Deferred Shading

Techniques to avoid applying time-consuming shaders not in final image.

Pass #1: Simple and fast shader renders into off-screen buffer (+ depth buffering)
- Data for shading computation in G-buffer (geometric buffer)
- e.g. Fragment position, normal, surface material
Pass #2: Screen filling quad + frag shader using G-buffer elements

Q: How is time saved?

A: In the final pass, we only do expensive lighting computation only for pixels viewable in the final frame

Advantage:

Whatever fragment ends up in the G-buffer is the fragment that will be seen in the final render.
Useful if high depth complexity and scene fills almost whole viewport i.e. many overdrawn fragments.
Lighting is calculated only once per pixel.

Disadvantage:

Memory required is very high, so try to pack some data into Textures, or reduce precision.

Note: flat indicates a variable to be passed to rasterizer should not be interpolated

Deferred Overview

Data packing precisions

Some data and the space required:

Fragment’s world space position (2 x 32b FP)
Frag’s world space normal (3 x 16b FP)
Frag’s albedo/diffuse color (3 x 16b FP)
Frag’s object/material index (32b int)
Frag’s specular power factor (32b FP)

Q: Why vertex normal is less precise than vertex world space position?

A: Reduced precision in world space precision causes jagged edge artifacts since there are fewer depth values, which reduces the number of fragments and makes the produced image blocky.
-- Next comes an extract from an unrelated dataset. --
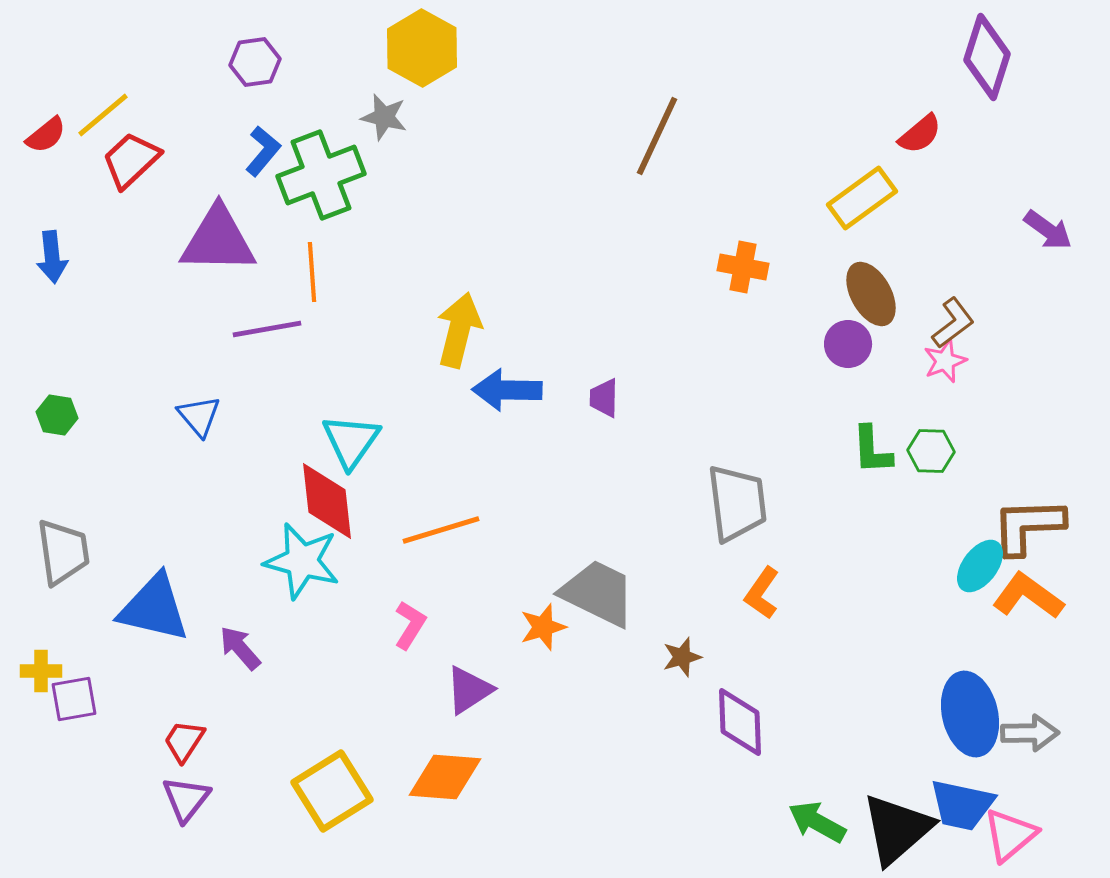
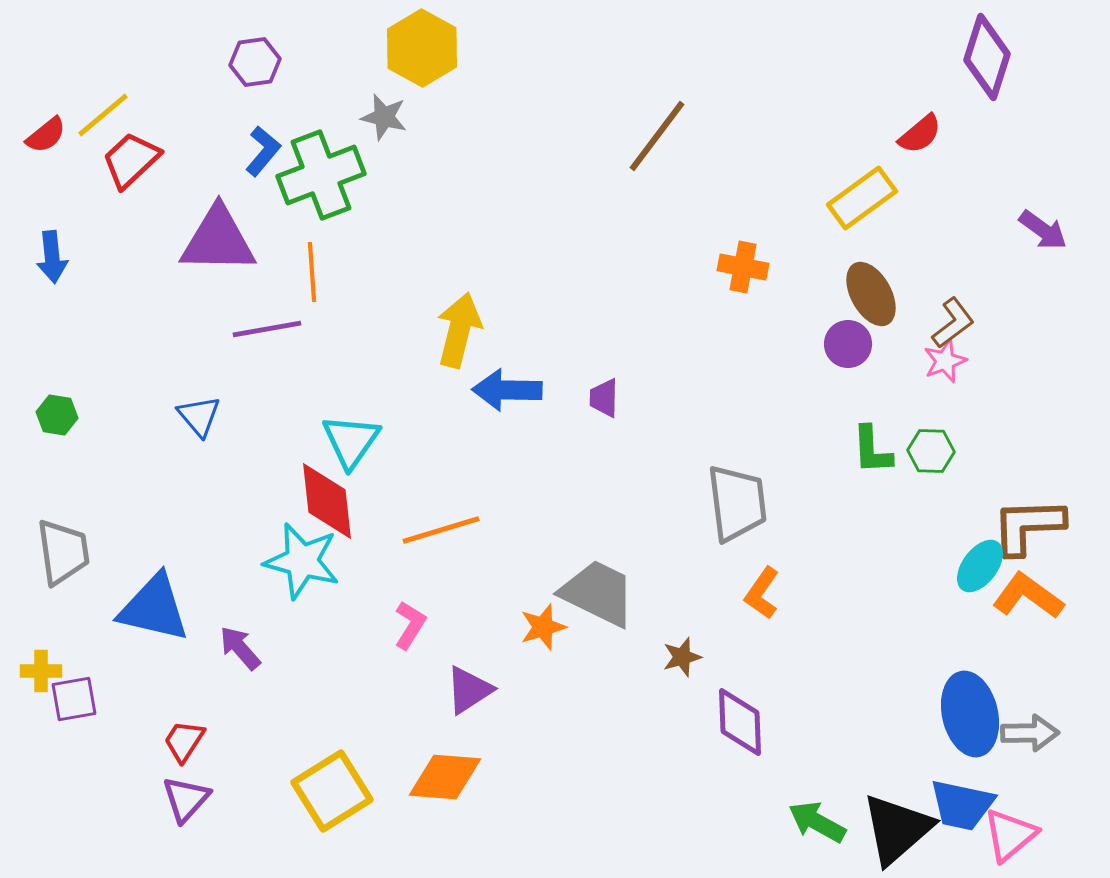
brown line at (657, 136): rotated 12 degrees clockwise
purple arrow at (1048, 230): moved 5 px left
purple triangle at (186, 799): rotated 4 degrees clockwise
Also leads to worse z-fighting as the likelihood of z-values colliding is higher.

Z-fighting

When two fragments have identical z-buffer values $\in [0, 1]$ and competing fragments are randomly discarded.

Near and far plane greater $\Rightarrow$ worsen z-fighting as less precision is given to the fraction component.
Lower precision, worse z-fighting

Example of linear depth buffering:

\[z_\text{depth} = \frac{z - \text{near}}{\text{far} - \text{near}}\]

Non-linear depth-buffering:

\[z_\text{depth} = \frac{1/\text{near} - 1/z}{1/\text{near} - 1/\text{far}}\]

Screen Space Technique: Ambient Occlusion

Ambient lighting in Phong lighting model is flat and unrealistic on non-illuminated surfaces.

Ambient occlusion simulates illuminating diffuse surfaces by a uniform hemisphere area light source.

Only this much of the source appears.